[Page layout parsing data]

+ + + + + + +

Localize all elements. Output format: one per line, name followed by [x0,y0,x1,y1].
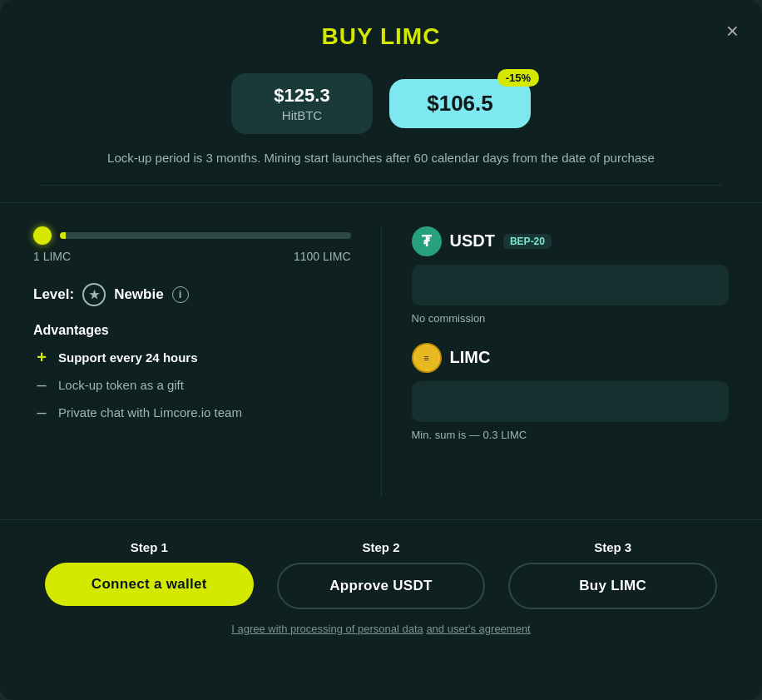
discount-badge: -15% [497,69,539,87]
agreement-prefix: I agree with processing of [231,623,358,635]
step-3-label: Step 3 [497,540,729,554]
lock-description: Lock-up period is 3 months. Mining start… [40,149,722,186]
close-button[interactable]: × [726,20,739,42]
limc-hint: Min. sum is — 0.3 LIMC [412,429,730,441]
user-agreement-link[interactable]: user's agreement [448,623,531,635]
advantages-title: Advantages [33,323,351,338]
highlight-amount: $106.5 [416,91,504,117]
personal-data-link[interactable]: personal data [358,623,423,635]
step-3-col: Step 3 Buy LIMC [497,540,729,609]
level-label: Level: [33,286,74,303]
limc-input[interactable]: 0 [412,381,730,422]
hitbtc-label: HitBTC [258,108,346,122]
slider-wrapper [33,226,351,245]
slider-dot [33,226,52,245]
right-panel: ₮ USDT BEP-20 0 No commission ≡ LIMC 0 M… [381,226,730,496]
approve-usdt-button[interactable]: Approve USDT [277,563,486,609]
info-icon[interactable]: i [172,286,189,303]
steps-row: Step 1 Connect a wallet Step 2 Approve U… [33,540,729,609]
advantage-text-3: Private chat with Limcore.io team [58,405,242,420]
step-2-col: Step 2 Approve USDT [265,540,497,609]
buy-limc-button[interactable]: Buy LIMC [508,563,717,609]
limc-slider[interactable] [60,232,351,239]
left-panel: 1 LIMC 1100 LIMC Level: ★ Newbie i Advan… [33,226,381,496]
slider-max-label: 1100 LIMC [294,250,350,263]
usdt-hint: No commission [412,312,730,325]
modal-header: BUY LIMC × $125.3 HitBTC -15% $106.5 Loc… [0,0,762,203]
advantage-item-3: – Private chat with Limcore.io team [33,403,351,422]
usdt-badge: BEP-20 [503,234,552,249]
limc-name: LIMC [450,348,491,367]
advantage-minus-icon-1: – [33,375,50,395]
agreement-and: and [426,623,447,635]
advantage-plus-icon: + [33,348,50,367]
highlight-price-card: -15% $106.5 [389,79,531,128]
advantage-item-2: – Lock-up token as a gift [33,375,351,395]
advantage-minus-icon-2: – [33,403,50,422]
advantage-text-1: Support every 24 hours [58,350,198,365]
price-row: $125.3 HitBTC -15% $106.5 [40,73,722,134]
modal-body: 1 LIMC 1100 LIMC Level: ★ Newbie i Advan… [0,203,762,519]
agreement-text: I agree with processing of personal data… [33,623,729,635]
advantages-section: Advantages + Support every 24 hours – Lo… [33,323,351,422]
step-1-col: Step 1 Connect a wallet [33,540,265,609]
usdt-input[interactable]: 0 [412,265,730,305]
usdt-icon: ₮ [412,226,442,256]
limc-icon: ≡ [412,343,442,373]
modal-title: BUY LIMC [40,23,722,50]
hitbtc-price-card: $125.3 HitBTC [231,73,373,134]
modal-footer: Step 1 Connect a wallet Step 2 Approve U… [0,519,762,652]
usdt-name: USDT [450,231,495,251]
slider-labels: 1 LIMC 1100 LIMC [33,250,351,263]
level-name: Newbie [114,286,164,303]
advantage-item-1: + Support every 24 hours [33,348,351,367]
slider-min-label: 1 LIMC [33,250,71,263]
connect-wallet-button[interactable]: Connect a wallet [45,563,254,606]
limc-row: ≡ LIMC [412,343,730,373]
level-icon: ★ [82,283,106,306]
usdt-row: ₮ USDT BEP-20 [412,226,730,256]
advantage-text-2: Lock-up token as a gift [58,378,184,392]
step-1-label: Step 1 [33,540,265,554]
hitbtc-amount: $125.3 [258,85,346,107]
buy-limc-modal: BUY LIMC × $125.3 HitBTC -15% $106.5 Loc… [0,0,762,700]
step-2-label: Step 2 [265,540,497,554]
level-row: Level: ★ Newbie i [33,283,351,306]
slider-container: 1 LIMC 1100 LIMC [33,226,351,263]
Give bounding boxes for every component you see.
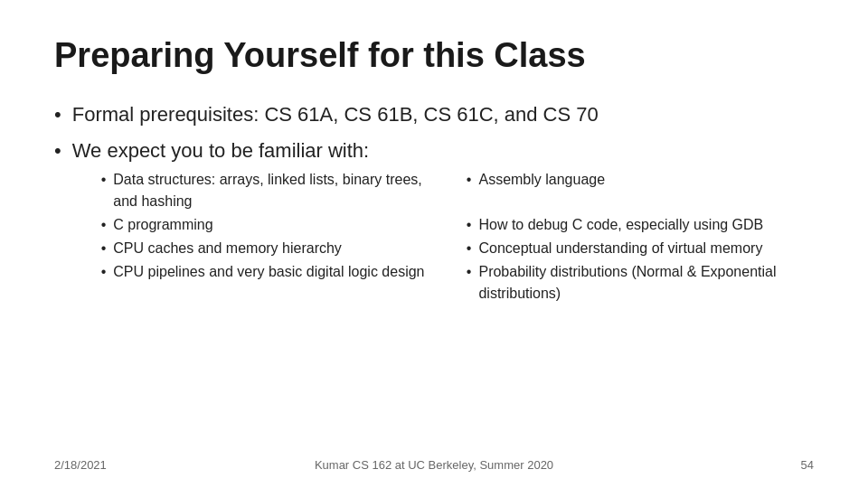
sub-bullet-5: CPU caches and memory hierarchy (101, 238, 448, 259)
sub-bullet-2: Assembly language (467, 169, 814, 212)
sub-bullet-1: Data structures: arrays, linked lists, b… (101, 169, 448, 212)
sub-bullet-7: CPU pipelines and very basic digital log… (101, 261, 448, 305)
footer-page: 54 (801, 458, 814, 472)
footer: 2/18/2021 Kumar CS 162 at UC Berkeley, S… (54, 458, 814, 472)
sub-bullet-8: Probability distributions (Normal & Expo… (467, 261, 814, 305)
sub-bullet-4: How to debug C code, especially using GD… (467, 214, 814, 236)
main-bullet-1: Formal prerequisites: CS 61A, CS 61B, CS… (54, 101, 814, 129)
main-bullet-2: We expect you to be familiar with: Data … (54, 137, 814, 305)
footer-date: 2/18/2021 (54, 458, 107, 472)
sub-section: Data structures: arrays, linked lists, b… (101, 169, 814, 305)
slide-title: Preparing Yourself for this Class (54, 36, 814, 76)
sub-bullet-3: C programming (101, 214, 448, 236)
main-bullets-list: Formal prerequisites: CS 61A, CS 61B, CS… (54, 101, 814, 314)
sub-bullet-6: Conceptual understanding of virtual memo… (467, 238, 814, 259)
footer-center: Kumar CS 162 at UC Berkeley, Summer 2020 (315, 458, 553, 472)
slide: Preparing Yourself for this Class Formal… (0, 0, 868, 488)
sub-bullets-list: Data structures: arrays, linked lists, b… (101, 169, 814, 305)
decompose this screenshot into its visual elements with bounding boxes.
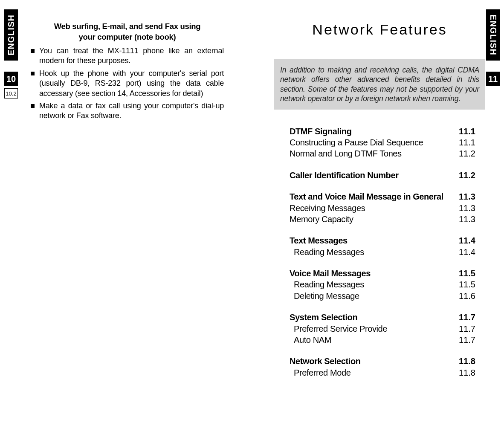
bullet-text: You can treat the MX-1111 phone like an … bbox=[39, 46, 224, 65]
heading-line-1: Web surfing, E-mail, and send Fax using bbox=[54, 22, 201, 31]
toc-number: 11.3 bbox=[459, 214, 480, 225]
toc-row: Text and Voice Mail Message in General11… bbox=[290, 191, 480, 202]
toc-label: Constructing a Pause Dial Sequence bbox=[290, 137, 459, 148]
toc-row: Auto NAM11.7 bbox=[290, 334, 480, 345]
toc-row: Network Selection11.8 bbox=[290, 356, 480, 367]
toc-number: 11.4 bbox=[459, 246, 480, 258]
toc-label: Preferred Service Provide bbox=[290, 323, 459, 334]
page-right: ENGLISH 11 Network Features In addition … bbox=[252, 0, 504, 446]
toc-row: Reading Messages11.5 bbox=[290, 279, 480, 290]
toc-label: Text Messages bbox=[290, 235, 459, 246]
toc-number: 11.4 bbox=[459, 235, 480, 246]
language-tab-left-text: ENGLISH bbox=[6, 14, 16, 55]
toc-row: Caller Identification Number11.2 bbox=[290, 170, 480, 181]
language-tab-left: ENGLISH bbox=[4, 9, 18, 61]
toc-number: 11.6 bbox=[459, 290, 480, 301]
bullet-list: You can treat the MX-1111 phone like an … bbox=[31, 46, 224, 121]
toc-number: 11.3 bbox=[459, 191, 480, 202]
page-left: ENGLISH 10 10.2 Web surfing, E-mail, and… bbox=[0, 0, 252, 446]
toc-row: Text Messages11.4 bbox=[290, 235, 480, 246]
toc-number: 11.5 bbox=[459, 279, 480, 290]
toc-number: 11.1 bbox=[459, 137, 480, 148]
toc-row: Preferred Mode11.8 bbox=[290, 367, 480, 378]
toc-label: Reading Messages bbox=[290, 246, 459, 258]
toc-label: Text and Voice Mail Message in General bbox=[290, 191, 459, 202]
toc-number: 11.2 bbox=[459, 148, 480, 159]
toc-number: 11.8 bbox=[459, 356, 480, 367]
language-tab-right-text: ENGLISH bbox=[488, 14, 498, 55]
intro-box: In addition to making and receiving call… bbox=[274, 59, 485, 110]
bullet-item: Hook up the phone with your computer's s… bbox=[31, 69, 224, 98]
subsection-number-left: 10.2 bbox=[6, 90, 16, 97]
toc-row: Normal and Long DTMF Tones11.2 bbox=[290, 148, 480, 159]
toc-number: 11.7 bbox=[459, 323, 480, 334]
toc-label: Deleting Message bbox=[290, 290, 459, 301]
toc-label: Preferred Mode bbox=[290, 367, 459, 378]
toc-row: DTMF Signaling11.1 bbox=[290, 126, 480, 137]
toc-label: Network Selection bbox=[290, 356, 459, 367]
toc-label: DTMF Signaling bbox=[290, 126, 459, 137]
heading-line-2: your computer (note book) bbox=[79, 32, 176, 41]
toc-number: 11.2 bbox=[459, 170, 480, 181]
page-number-tab-left: 10 bbox=[4, 72, 18, 86]
toc-label: Caller Identification Number bbox=[290, 170, 459, 181]
bullet-text: Make a data or fax call using your compu… bbox=[39, 101, 224, 120]
page-number-left: 10 bbox=[6, 74, 16, 84]
right-page-content: Network Features In addition to making a… bbox=[274, 21, 485, 378]
toc-row: System Selection11.7 bbox=[290, 312, 480, 323]
subsection-tab-left: 10.2 bbox=[4, 88, 18, 98]
toc-row: Reading Messages11.4 bbox=[290, 246, 480, 258]
left-page-content: Web surfing, E-mail, and send Fax using … bbox=[31, 21, 224, 124]
toc-label: Memory Capacity bbox=[290, 214, 459, 225]
bullet-item: Make a data or fax call using your compu… bbox=[31, 101, 224, 121]
toc-label: Auto NAM bbox=[290, 334, 459, 345]
bullet-text: Hook up the phone with your computer's s… bbox=[39, 69, 224, 98]
page-number-tab-right: 11 bbox=[486, 72, 500, 86]
toc-row: Memory Capacity11.3 bbox=[290, 214, 480, 225]
toc-number: 11.1 bbox=[459, 126, 480, 137]
toc-label: Receiving Messages bbox=[290, 203, 459, 214]
table-of-contents: DTMF Signaling11.1Constructing a Pause D… bbox=[274, 126, 485, 379]
toc-row: Deleting Message11.6 bbox=[290, 290, 480, 301]
page-number-right: 11 bbox=[488, 74, 498, 84]
left-section-heading: Web surfing, E-mail, and send Fax using … bbox=[31, 21, 224, 43]
toc-number: 11.3 bbox=[459, 203, 480, 214]
toc-label: Voice Mail Messages bbox=[290, 268, 459, 279]
toc-number: 11.7 bbox=[459, 334, 480, 345]
toc-row: Constructing a Pause Dial Sequence11.1 bbox=[290, 137, 480, 148]
chapter-title: Network Features bbox=[274, 21, 485, 38]
toc-row: Receiving Messages11.3 bbox=[290, 203, 480, 214]
toc-number: 11.8 bbox=[459, 367, 480, 378]
toc-label: Normal and Long DTMF Tones bbox=[290, 148, 459, 159]
bullet-item: You can treat the MX-1111 phone like an … bbox=[31, 46, 224, 66]
toc-row: Preferred Service Provide11.7 bbox=[290, 323, 480, 334]
toc-row: Voice Mail Messages11.5 bbox=[290, 268, 480, 279]
toc-label: System Selection bbox=[290, 312, 459, 323]
intro-text: In addition to making and receiving call… bbox=[280, 66, 479, 103]
toc-number: 11.5 bbox=[459, 268, 480, 279]
toc-number: 11.7 bbox=[459, 312, 480, 323]
toc-label: Reading Messages bbox=[290, 279, 459, 290]
language-tab-right: ENGLISH bbox=[486, 9, 500, 61]
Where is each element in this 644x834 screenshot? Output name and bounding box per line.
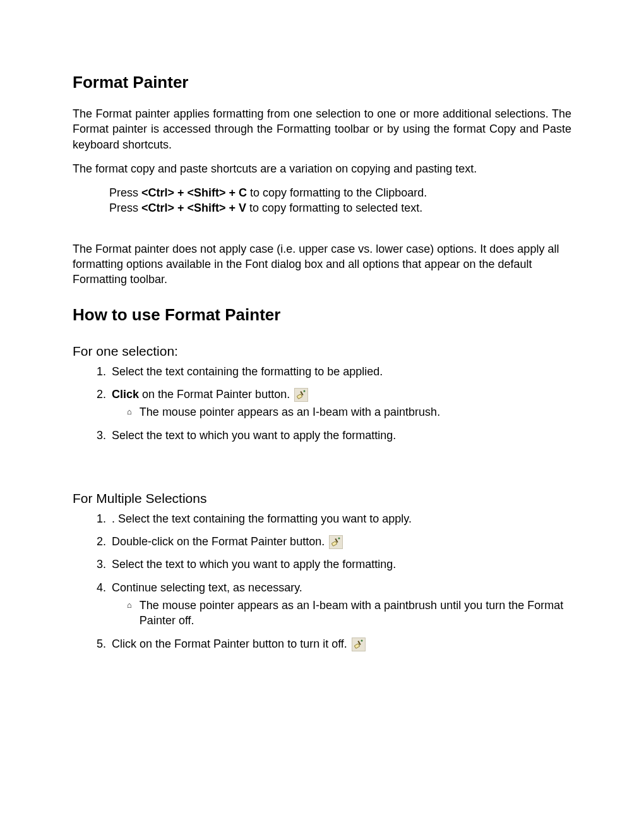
shortcut-suffix: to copy formatting to selected text. <box>246 202 422 214</box>
step-bold: Click <box>112 388 139 401</box>
format-painter-icon <box>329 535 343 549</box>
list-item: Select the text to which you want to app… <box>109 428 571 443</box>
multi-selection-heading: For Multiple Selections <box>73 491 571 506</box>
svg-rect-0 <box>297 394 302 399</box>
step-text: Double-click on the Format Painter butto… <box>112 535 328 548</box>
shortcut-suffix: to copy formatting to the Clipboard. <box>247 186 427 199</box>
svg-point-5 <box>338 538 340 540</box>
list-item: Click on the Format Painter button to tu… <box>109 636 571 651</box>
svg-point-8 <box>361 639 362 641</box>
bullet-glyph-icon: ⌂ <box>127 406 132 418</box>
intro-paragraph-2: The format copy and paste shortcuts are … <box>73 161 571 176</box>
step-text: Select the text containing the formattin… <box>112 365 383 378</box>
sub-bullet-text: The mouse pointer appears as an I-beam w… <box>140 404 440 420</box>
shortcut-block: Press <Ctrl> + <Shift> + C to copy forma… <box>109 185 571 216</box>
multi-selection-steps: . Select the text containing the formatt… <box>109 511 571 651</box>
page-title: Format Painter <box>73 73 571 92</box>
shortcut-key: <Ctrl> + <Shift> + V <box>141 202 246 214</box>
step-text: Select the text to which you want to app… <box>112 558 396 571</box>
sub-bullet-text: The mouse pointer appears as an I-beam w… <box>140 598 571 629</box>
shortcut-prefix: Press <box>109 202 141 214</box>
list-item: Double-click on the Format Painter butto… <box>109 534 571 549</box>
format-painter-icon <box>352 638 366 651</box>
list-item: Select the text to which you want to app… <box>109 557 571 572</box>
step-text: Continue selecting text, as necessary. <box>112 581 302 594</box>
list-item: Click on the Format Painter button. ⌂ Th… <box>109 387 571 420</box>
list-item: Select the text containing the formattin… <box>109 364 571 379</box>
howto-heading: How to use Format Painter <box>73 305 571 325</box>
svg-rect-3 <box>331 541 337 547</box>
svg-rect-6 <box>354 643 360 648</box>
one-selection-steps: Select the text containing the formattin… <box>109 364 571 443</box>
step-text: on the Format Painter button. <box>139 388 293 401</box>
step-text: Click on the Format Painter button to tu… <box>112 638 350 650</box>
sub-bullet: ⌂ The mouse pointer appears as an I-beam… <box>127 598 571 629</box>
shortcut-prefix: Press <box>109 186 141 199</box>
step-text: . Select the text containing the formatt… <box>112 512 412 525</box>
one-selection-heading: For one selection: <box>73 344 571 359</box>
format-painter-icon <box>294 388 308 402</box>
list-item: Continue selecting text, as necessary. ⌂… <box>109 580 571 629</box>
bullet-glyph-icon: ⌂ <box>127 600 132 611</box>
note-paragraph: The Format painter does not apply case (… <box>73 241 571 287</box>
shortcut-key: <Ctrl> + <Shift> + C <box>141 186 247 199</box>
shortcut-copy-line: Press <Ctrl> + <Shift> + C to copy forma… <box>109 185 571 200</box>
shortcut-paste-line: Press <Ctrl> + <Shift> + V to copy forma… <box>109 200 571 215</box>
svg-point-2 <box>304 390 306 392</box>
intro-paragraph-1: The Format painter applies formatting fr… <box>73 106 571 152</box>
sub-bullet: ⌂ The mouse pointer appears as an I-beam… <box>127 404 571 420</box>
step-text: Select the text to which you want to app… <box>112 429 396 442</box>
list-item: . Select the text containing the formatt… <box>109 511 571 526</box>
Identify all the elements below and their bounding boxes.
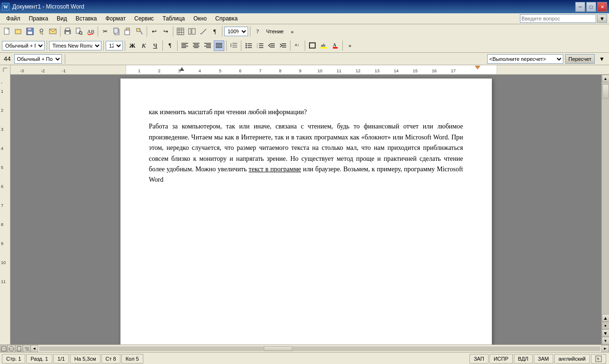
svg-point-50 bbox=[246, 43, 247, 45]
recalc-dropdown[interactable]: <Выполните пересчет> bbox=[487, 54, 563, 64]
separator bbox=[162, 40, 163, 51]
spellcheck-button[interactable]: ABC bbox=[85, 26, 96, 37]
align-center-button[interactable] bbox=[191, 40, 201, 51]
undo-button[interactable]: ↩ bbox=[149, 26, 160, 37]
prev-page-button[interactable]: ▲ bbox=[602, 314, 609, 322]
align-right-button[interactable] bbox=[202, 40, 213, 51]
minimize-button[interactable]: ─ bbox=[575, 2, 585, 12]
separator bbox=[65, 54, 65, 64]
fmt-more[interactable]: » bbox=[345, 40, 355, 51]
menu-tools[interactable]: Сервис bbox=[130, 14, 158, 23]
next-page-button[interactable]: ▼ bbox=[602, 329, 609, 337]
separator bbox=[290, 40, 290, 51]
scroll-right-button[interactable]: ► bbox=[601, 345, 609, 353]
normal-view-button[interactable] bbox=[0, 345, 8, 353]
increase-indent-button[interactable] bbox=[278, 40, 288, 51]
status-vdl: ВДЛ bbox=[514, 354, 533, 364]
sort-button[interactable]: A↕ bbox=[292, 40, 303, 51]
horizontal-scrollbar[interactable]: ◄ ► bbox=[0, 344, 609, 352]
redo-button[interactable]: ↪ bbox=[160, 26, 171, 37]
bullet-list-button[interactable] bbox=[243, 40, 254, 51]
line-spacing-button[interactable] bbox=[229, 40, 239, 51]
format-painter-button[interactable] bbox=[134, 26, 145, 37]
preview-button[interactable] bbox=[74, 26, 84, 37]
scroll-track-vertical[interactable] bbox=[602, 82, 609, 314]
scroll-left-button[interactable]: ◄ bbox=[30, 345, 38, 353]
recalc-more-button[interactable]: ▼ bbox=[597, 54, 607, 64]
menu-edit[interactable]: Правка bbox=[25, 14, 53, 23]
reading-button[interactable]: Чтение bbox=[264, 26, 286, 37]
new-button[interactable] bbox=[2, 26, 12, 37]
scroll-thumb-horizontal[interactable] bbox=[264, 346, 292, 351]
align-justify-button[interactable] bbox=[214, 40, 224, 51]
email-button[interactable] bbox=[48, 26, 58, 37]
permission-button[interactable] bbox=[36, 26, 47, 37]
bold-button[interactable]: Ж bbox=[127, 40, 138, 51]
align-left-button[interactable] bbox=[180, 40, 190, 51]
svg-rect-9 bbox=[66, 28, 70, 30]
copy-button[interactable] bbox=[111, 26, 122, 37]
svg-line-13 bbox=[82, 34, 83, 35]
separator bbox=[342, 40, 343, 51]
italic-button[interactable]: К bbox=[139, 40, 149, 51]
highlight-button[interactable]: ab bbox=[319, 40, 329, 51]
help-button[interactable]: ? bbox=[252, 26, 263, 37]
margin-marker-right[interactable] bbox=[475, 66, 480, 69]
select-browse-button[interactable]: ● bbox=[602, 322, 609, 329]
decrease-indent-button[interactable] bbox=[266, 40, 277, 51]
svg-rect-4 bbox=[28, 28, 31, 30]
status-position: На 5,3см bbox=[70, 354, 100, 364]
menu-table[interactable]: Таблица bbox=[158, 14, 189, 23]
maximize-button[interactable]: □ bbox=[586, 2, 596, 12]
drawing-button[interactable] bbox=[198, 26, 209, 37]
showparagraph-button[interactable]: ¶ bbox=[210, 26, 220, 37]
columns-button[interactable] bbox=[187, 26, 197, 37]
menu-window[interactable]: Окно bbox=[189, 14, 211, 23]
underline-button[interactable]: Ч bbox=[150, 40, 160, 51]
scroll-up-button[interactable]: ▲ bbox=[602, 75, 609, 82]
font-color-button[interactable]: A bbox=[330, 40, 340, 51]
vertical-scrollbar[interactable]: ▲ ▲ ● ▼ ▼ bbox=[601, 75, 609, 344]
svg-line-29 bbox=[201, 29, 206, 34]
menu-view[interactable]: Вид bbox=[52, 14, 71, 23]
style-dropdown[interactable]: Обычный + По с bbox=[14, 54, 62, 64]
svg-point-6 bbox=[40, 29, 43, 32]
web-view-button[interactable] bbox=[8, 345, 15, 353]
formatting-toolbar: Обычный + По с Times New Roman 12 Ж К Ч … bbox=[0, 39, 609, 53]
recalc-button[interactable]: Пересчет bbox=[565, 54, 595, 64]
font-select[interactable]: Times New Roman bbox=[49, 41, 101, 50]
font-size-select[interactable]: 12 bbox=[106, 41, 123, 50]
toolbar-more[interactable]: » bbox=[287, 26, 298, 37]
scroll-down-button[interactable]: ▼ bbox=[602, 337, 609, 344]
scroll-track-horizontal[interactable] bbox=[39, 346, 600, 351]
menu-format[interactable]: Формат bbox=[101, 14, 130, 23]
zoom-select[interactable]: 100% bbox=[224, 27, 248, 36]
menu-help[interactable]: Справка bbox=[211, 14, 242, 23]
print-button[interactable] bbox=[62, 26, 73, 37]
print-layout-button[interactable] bbox=[15, 345, 23, 353]
numbered-list-button[interactable]: 1.2.3. bbox=[255, 40, 265, 51]
svg-marker-30 bbox=[200, 33, 201, 34]
svg-rect-1 bbox=[15, 30, 21, 34]
cut-button[interactable]: ✂ bbox=[100, 26, 110, 37]
style-select[interactable]: Обычный + По с bbox=[2, 41, 45, 50]
ruler-corner[interactable] bbox=[0, 65, 10, 75]
status-pages: 1/1 bbox=[53, 354, 69, 364]
ruler-container: -3 -2 -1 1 2 3 4 5 6 7 8 9 10 11 12 13 1… bbox=[0, 65, 609, 75]
paragraph-mark-button[interactable]: ¶ bbox=[165, 40, 175, 51]
menu-file[interactable]: Файл bbox=[2, 14, 25, 23]
open-button[interactable] bbox=[13, 26, 24, 37]
scroll-thumb-vertical[interactable] bbox=[602, 84, 609, 98]
table-button[interactable] bbox=[175, 26, 186, 37]
separator bbox=[125, 40, 125, 51]
close-button[interactable]: ✕ bbox=[597, 2, 607, 12]
paste-button[interactable] bbox=[123, 26, 133, 37]
status-zam: ЗАМ bbox=[534, 354, 553, 364]
outline-view-button[interactable] bbox=[23, 345, 30, 353]
page-content: как изменить масштаб при чтении любой ин… bbox=[149, 107, 463, 186]
help-search-input[interactable] bbox=[520, 14, 596, 23]
outside-border-button[interactable] bbox=[307, 40, 318, 51]
menu-insert[interactable]: Вставка bbox=[71, 14, 101, 23]
help-search-button[interactable]: ▼ bbox=[597, 14, 607, 23]
save-button[interactable] bbox=[25, 26, 35, 37]
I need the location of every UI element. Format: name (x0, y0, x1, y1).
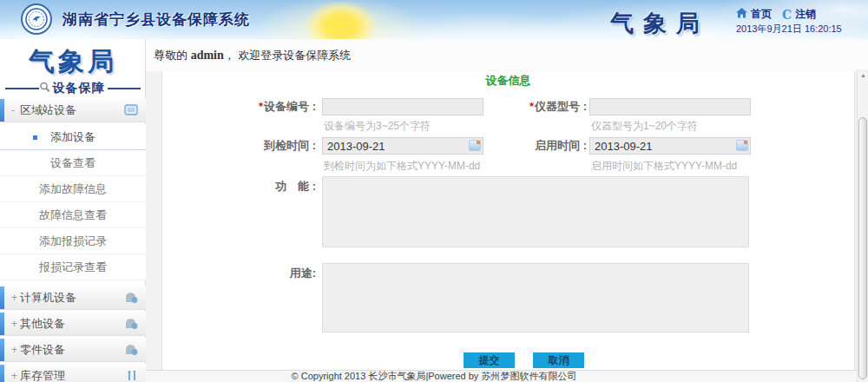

+ + + + + + +

DIRECTIONS FOR THIS TASK:
All lines in the records above that contain "Kumar" are to be reported.

EXERCISE SOLUTION:
footer: 2/18/2021 Kumar CS 162 at UC Berkeley, S… (54, 458, 814, 472)
footer-center: Kumar CS 162 at UC Berkeley, Summer 2020 (315, 458, 553, 472)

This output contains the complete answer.